Yeah, he thought dejectedly, what a spell he'd laid! The idea had been all right, but he should have defined his terms more fully. They certainly weren't happy apart. But that didn't mean that they were happy together. "Oh, nuts!" he hissed. Who could have figured out in advance how that idiotically literal spell would work out?
She was staring at him, her eyes brimming. "What's the matter now?" he demanded.
"You didn't have to say that you did. I do like being with you, even if we don't do anything."
"I was thinking of something else — business."
You bet she liked being with him, Hale thought. Anything was better than having tht incredibly painful longing gnaw at them. They couldn't brush their teeth separately without feeling depressed and almost frantic at a few minutes' separation. So, rather than suffer that horror, he took her wherever he went.
But he couldn't bear staying home with her any more than he could help. She would knit and talk about subjects they had exhausted long before, and grow resentful if he read or listened to phonograph records. Or, from boredom, she might call up her friends for a party. Normally he would have been able to escape into another room, but his damned spell wouldn't allow him to, no matter how much he hated the noise of silly chatter and dance music.
"Let's go to a movie," he said.
"Oh, darling! There's a cute picture at the State, and they have vaudeville. Don't you love vaudeville?"
"Yeah," he muttered. There was a French film at the Playhouse that he had been conniving to see.

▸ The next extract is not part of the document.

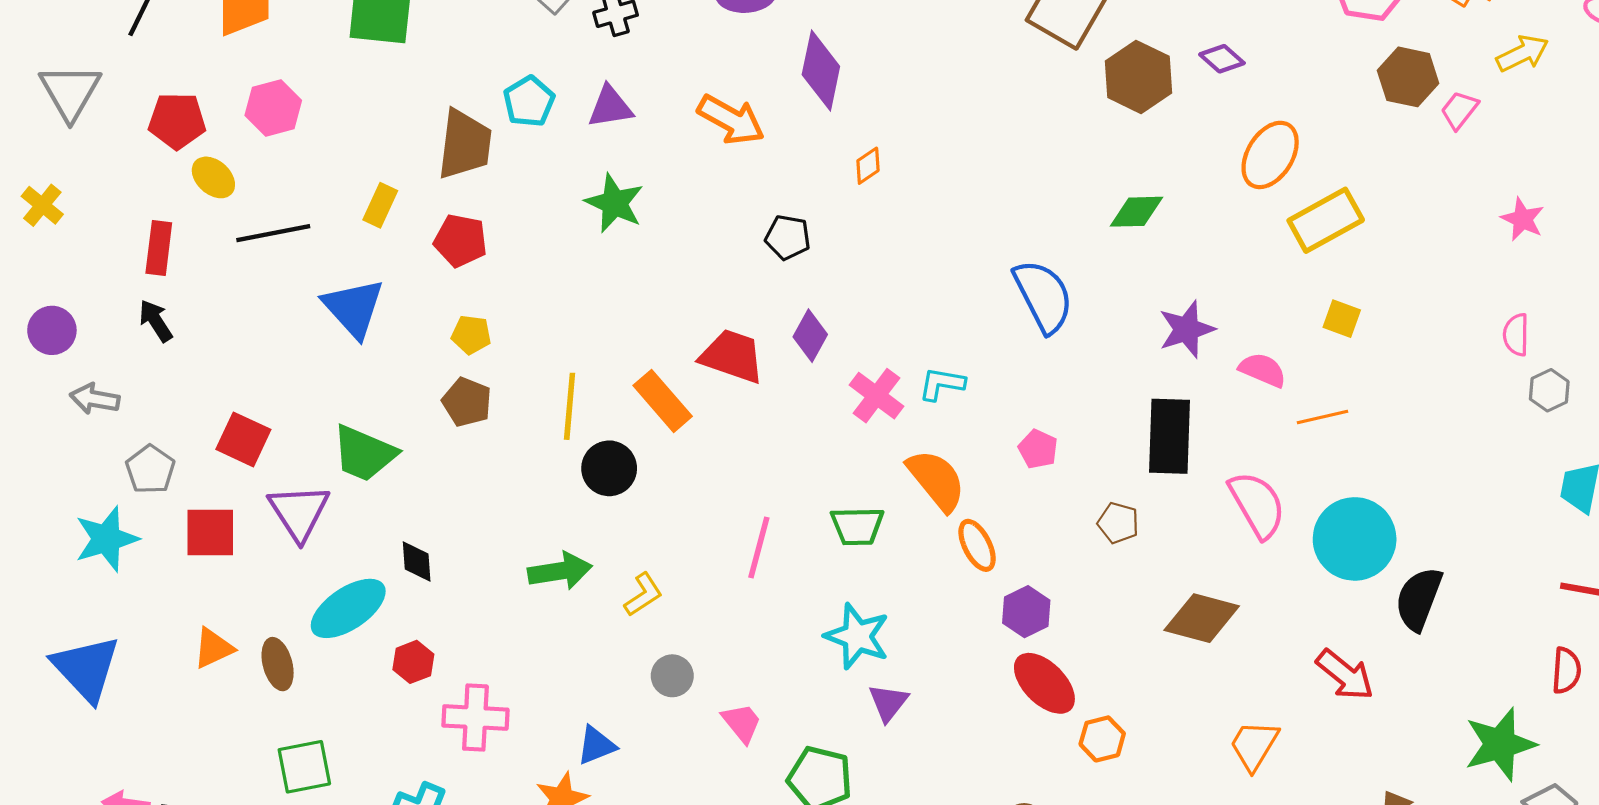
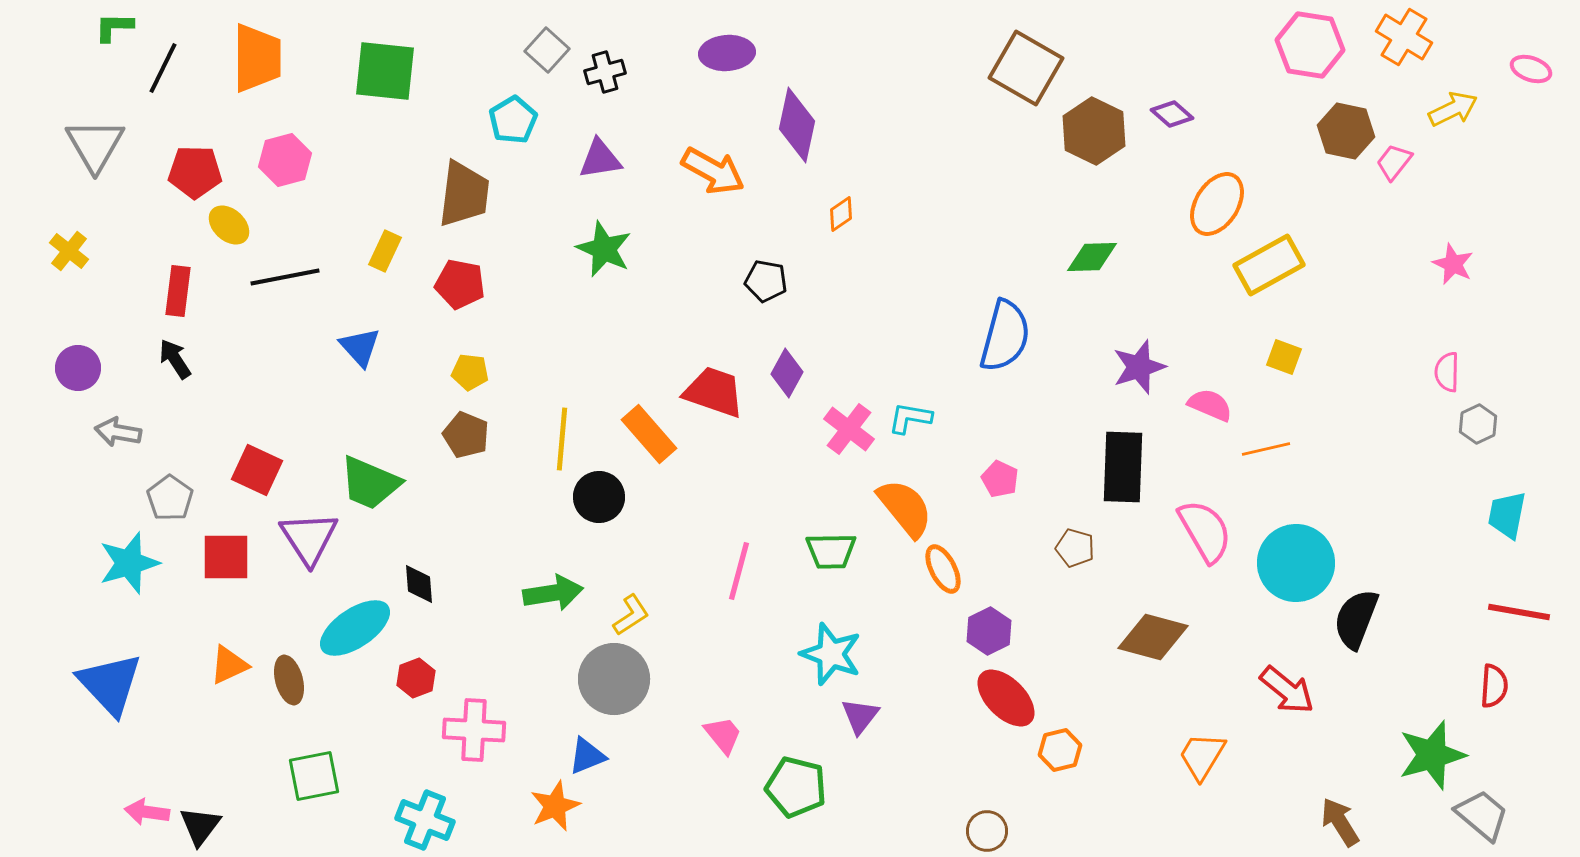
cyan pentagon: (529, 102) -> (513, 120), moved
blue semicircle: (1043, 296) -> (1005, 336), turned 42
blue triangle: (354, 308) -> (360, 347), size x0.7
gray circle: (672, 676) -> (614, 679), moved, size x1.8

But Gloria didn't understand French and refused to read subtitles, and, anyhow, she disliked foreign pictures to the point of tears if he tried to force her into going. He couldn't even sneak off by himself to see it. They'd never be happy apart.
He slammed the office door loudly enough to startle the staff. It was the first time he had seen them look up from their work. Oddly, that made him feel better.